**TASK ITEM:**
Beginning with the line below that contains "38. LANGA-DAVUTPAŞA - Fatih" and ending with the line that contains "2025, 17:28", copy every line exactly. Copy nothing else.

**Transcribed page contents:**

>>

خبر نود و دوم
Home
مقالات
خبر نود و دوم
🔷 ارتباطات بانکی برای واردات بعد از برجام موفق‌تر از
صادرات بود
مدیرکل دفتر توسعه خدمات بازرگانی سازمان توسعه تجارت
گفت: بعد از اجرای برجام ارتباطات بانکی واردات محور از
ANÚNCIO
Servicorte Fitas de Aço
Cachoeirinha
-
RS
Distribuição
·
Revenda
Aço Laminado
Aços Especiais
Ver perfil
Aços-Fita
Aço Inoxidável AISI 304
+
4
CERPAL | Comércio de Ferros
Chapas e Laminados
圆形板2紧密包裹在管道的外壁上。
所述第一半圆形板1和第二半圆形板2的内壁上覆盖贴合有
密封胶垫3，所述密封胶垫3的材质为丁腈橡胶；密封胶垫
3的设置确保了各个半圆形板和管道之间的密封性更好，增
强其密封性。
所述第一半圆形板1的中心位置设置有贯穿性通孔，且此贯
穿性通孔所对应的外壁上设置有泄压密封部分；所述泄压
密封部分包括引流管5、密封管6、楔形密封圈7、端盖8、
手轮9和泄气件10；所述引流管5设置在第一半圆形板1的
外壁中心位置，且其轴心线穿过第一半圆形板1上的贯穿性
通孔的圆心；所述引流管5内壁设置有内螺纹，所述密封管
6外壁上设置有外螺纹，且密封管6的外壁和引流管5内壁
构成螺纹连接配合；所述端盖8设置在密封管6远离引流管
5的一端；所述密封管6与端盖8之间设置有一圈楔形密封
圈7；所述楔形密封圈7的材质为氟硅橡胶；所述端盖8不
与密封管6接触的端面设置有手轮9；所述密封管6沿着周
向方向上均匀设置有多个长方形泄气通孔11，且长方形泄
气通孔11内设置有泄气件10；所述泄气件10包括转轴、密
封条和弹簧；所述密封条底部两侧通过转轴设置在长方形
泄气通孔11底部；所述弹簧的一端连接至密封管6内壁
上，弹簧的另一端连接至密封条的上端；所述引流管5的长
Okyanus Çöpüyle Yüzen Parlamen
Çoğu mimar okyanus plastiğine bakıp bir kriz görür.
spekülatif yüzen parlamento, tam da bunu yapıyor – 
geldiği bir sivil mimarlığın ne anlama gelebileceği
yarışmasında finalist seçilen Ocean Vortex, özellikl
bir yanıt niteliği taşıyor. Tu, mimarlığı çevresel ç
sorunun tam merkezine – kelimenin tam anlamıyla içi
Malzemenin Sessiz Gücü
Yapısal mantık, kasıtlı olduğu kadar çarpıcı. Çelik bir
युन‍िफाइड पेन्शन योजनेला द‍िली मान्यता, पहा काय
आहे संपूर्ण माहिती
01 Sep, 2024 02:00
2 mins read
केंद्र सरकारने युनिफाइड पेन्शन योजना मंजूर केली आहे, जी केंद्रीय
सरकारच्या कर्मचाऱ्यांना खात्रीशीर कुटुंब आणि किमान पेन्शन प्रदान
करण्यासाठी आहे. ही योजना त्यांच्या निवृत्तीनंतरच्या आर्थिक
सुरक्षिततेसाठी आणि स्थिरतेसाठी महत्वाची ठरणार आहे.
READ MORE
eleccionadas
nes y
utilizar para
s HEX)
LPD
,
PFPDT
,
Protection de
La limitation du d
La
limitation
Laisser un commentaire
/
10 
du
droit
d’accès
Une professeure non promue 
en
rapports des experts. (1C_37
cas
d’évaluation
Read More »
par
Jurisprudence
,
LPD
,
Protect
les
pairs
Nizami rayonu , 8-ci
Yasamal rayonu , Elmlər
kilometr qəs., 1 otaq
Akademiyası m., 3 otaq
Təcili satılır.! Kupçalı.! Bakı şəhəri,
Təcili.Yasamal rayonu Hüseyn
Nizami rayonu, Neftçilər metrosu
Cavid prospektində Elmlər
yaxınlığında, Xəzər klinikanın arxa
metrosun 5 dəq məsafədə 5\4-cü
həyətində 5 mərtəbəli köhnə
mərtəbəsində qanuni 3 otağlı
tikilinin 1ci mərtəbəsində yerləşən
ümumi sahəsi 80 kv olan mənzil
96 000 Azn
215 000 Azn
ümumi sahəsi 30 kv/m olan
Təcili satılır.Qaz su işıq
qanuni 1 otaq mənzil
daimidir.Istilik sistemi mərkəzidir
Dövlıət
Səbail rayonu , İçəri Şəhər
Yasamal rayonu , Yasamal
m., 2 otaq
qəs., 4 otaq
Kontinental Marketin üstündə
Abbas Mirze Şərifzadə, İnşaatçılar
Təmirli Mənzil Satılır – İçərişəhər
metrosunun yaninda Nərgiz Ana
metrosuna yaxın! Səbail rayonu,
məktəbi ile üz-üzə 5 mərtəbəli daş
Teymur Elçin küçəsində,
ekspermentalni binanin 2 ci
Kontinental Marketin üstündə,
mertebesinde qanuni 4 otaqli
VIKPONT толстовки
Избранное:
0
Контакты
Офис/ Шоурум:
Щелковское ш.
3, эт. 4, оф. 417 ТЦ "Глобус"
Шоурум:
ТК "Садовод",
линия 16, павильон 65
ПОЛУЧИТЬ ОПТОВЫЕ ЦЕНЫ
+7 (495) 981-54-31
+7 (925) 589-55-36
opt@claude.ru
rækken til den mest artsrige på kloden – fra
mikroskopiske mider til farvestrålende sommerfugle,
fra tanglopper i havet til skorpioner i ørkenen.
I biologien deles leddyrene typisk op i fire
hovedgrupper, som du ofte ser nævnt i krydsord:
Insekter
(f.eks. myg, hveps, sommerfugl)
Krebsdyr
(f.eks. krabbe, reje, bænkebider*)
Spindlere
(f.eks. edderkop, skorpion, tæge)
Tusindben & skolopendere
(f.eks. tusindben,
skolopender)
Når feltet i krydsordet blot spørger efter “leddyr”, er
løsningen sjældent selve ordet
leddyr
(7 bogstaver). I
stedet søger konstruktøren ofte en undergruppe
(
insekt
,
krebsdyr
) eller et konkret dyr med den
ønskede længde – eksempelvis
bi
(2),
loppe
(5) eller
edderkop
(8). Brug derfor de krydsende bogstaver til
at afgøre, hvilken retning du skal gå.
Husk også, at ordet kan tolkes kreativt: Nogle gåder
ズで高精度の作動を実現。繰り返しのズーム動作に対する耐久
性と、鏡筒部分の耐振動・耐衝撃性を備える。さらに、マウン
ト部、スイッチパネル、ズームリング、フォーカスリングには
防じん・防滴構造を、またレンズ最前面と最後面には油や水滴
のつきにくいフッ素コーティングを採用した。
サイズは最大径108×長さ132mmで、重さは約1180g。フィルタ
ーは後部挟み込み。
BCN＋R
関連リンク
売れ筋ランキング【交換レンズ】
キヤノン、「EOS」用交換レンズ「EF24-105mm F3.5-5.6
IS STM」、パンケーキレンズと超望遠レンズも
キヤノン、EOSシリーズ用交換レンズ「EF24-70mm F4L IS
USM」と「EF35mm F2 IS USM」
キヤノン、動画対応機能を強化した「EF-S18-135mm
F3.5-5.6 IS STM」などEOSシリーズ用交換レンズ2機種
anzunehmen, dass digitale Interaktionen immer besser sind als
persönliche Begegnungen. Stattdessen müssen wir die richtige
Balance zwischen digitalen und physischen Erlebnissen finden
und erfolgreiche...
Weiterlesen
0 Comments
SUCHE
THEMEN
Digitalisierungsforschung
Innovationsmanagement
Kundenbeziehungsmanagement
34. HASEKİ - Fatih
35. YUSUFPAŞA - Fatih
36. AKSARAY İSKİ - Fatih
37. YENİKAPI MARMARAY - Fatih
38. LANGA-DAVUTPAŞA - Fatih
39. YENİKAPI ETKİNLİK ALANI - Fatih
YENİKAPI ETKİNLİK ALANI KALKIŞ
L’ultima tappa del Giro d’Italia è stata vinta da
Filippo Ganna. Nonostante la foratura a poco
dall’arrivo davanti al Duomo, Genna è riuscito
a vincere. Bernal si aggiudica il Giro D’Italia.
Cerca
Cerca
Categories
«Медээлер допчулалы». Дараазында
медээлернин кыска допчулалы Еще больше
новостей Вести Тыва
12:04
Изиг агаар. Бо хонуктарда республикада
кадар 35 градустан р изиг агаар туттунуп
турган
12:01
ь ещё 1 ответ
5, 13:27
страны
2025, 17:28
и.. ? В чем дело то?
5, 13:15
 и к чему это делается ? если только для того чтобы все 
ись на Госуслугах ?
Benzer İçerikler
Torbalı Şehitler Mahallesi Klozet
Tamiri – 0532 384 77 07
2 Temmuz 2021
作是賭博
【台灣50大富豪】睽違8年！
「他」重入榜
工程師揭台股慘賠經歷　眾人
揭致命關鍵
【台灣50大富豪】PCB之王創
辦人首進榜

<<

**RESPONSE TO THIS EXERCISE:**
38. LANGA-DAVUTPAŞA - Fatih
39. YENİKAPI ETKİNLİK ALANI - Fatih
YENİKAPI ETKİNLİK ALANI KALKIŞ
L’ultima tappa del Giro d’Italia è stata vinta da
Filippo Ganna. Nonostante la foratura a poco
dall’arrivo davanti al Duomo, Genna è riuscito
a vincere. Bernal si aggiudica il Giro D’Italia.
Cerca
Cerca
Categories
«Медээлер допчулалы». Дараазында
медээлернин кыска допчулалы Еще больше
новостей Вести Тыва
12:04
Изиг агаар. Бо хонуктарда республикада
кадар 35 градустан р изиг агаар туттунуп
турган
12:01
ь ещё 1 ответ
5, 13:27
страны
2025, 17:28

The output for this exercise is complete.